3. Heroism. Over and over, in different words successful heroes and heroines express the same story. I would rather try and fail than know I didn’t try.”. “I would be so disappointed in myself later if I hadn’t given it a try”. It is a recurring story: what pushes them past the fear is the knowledge that by not trying they will be letting themselves down. Not everyone who makes the switch has every one of these stories, but the people who successfully undertake dream careers seem to have most of them. Together, these stories make a legendary package that seems to make it easier for people to move out of their comfort zone and try something new. But even these attributes don’t fully explain why some people switch and others don’t. Something is still missing from the equation. And that missing something, I believe, is questing. People who make the switch have reached a point in their lives at which they simply have no choice. The call for a quest is reached. It is no longer a matter of wanting to make a change. They have to.
Eventually the pain of not acting outweighs our fear of making a change.

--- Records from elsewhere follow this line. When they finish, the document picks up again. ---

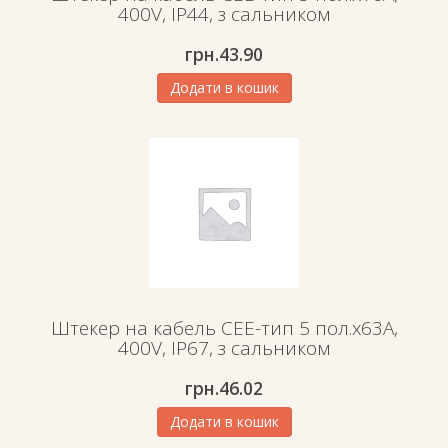
400V, IP44, з сальником
грн.
43.90
Додати в кошик
Штекер на кабель СЕЕ-тип 5 пол.х63А,
400V, IP67, з сальником
грн.
46.02
Додати в кошик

It simply becomes too uncomfortable to stay. That is the point at which we accept the risk of change. And that is a magic moment – because the moment we cross that line, things that previously felt like insurmountable fears begin to look more like manageable hurdles. Now, on your way to work you find yourself dreaming up ways to overcome them. Instead of wishing there were a way that you could move forward with the dream, you find yourself thinking about how you’re going to do it. Instead of imagining some vague, open – ended timeline you start fixing your actions to concrete dates when you know you will be able to act. An enormous internal shift has taken place, and now even major fears as money, family, identity; and exposing the ‘real you’ begin to lose their insurmountable quality. As if a Jaguar has begun rolling inside you, from that moment on, you steadily gather momentum.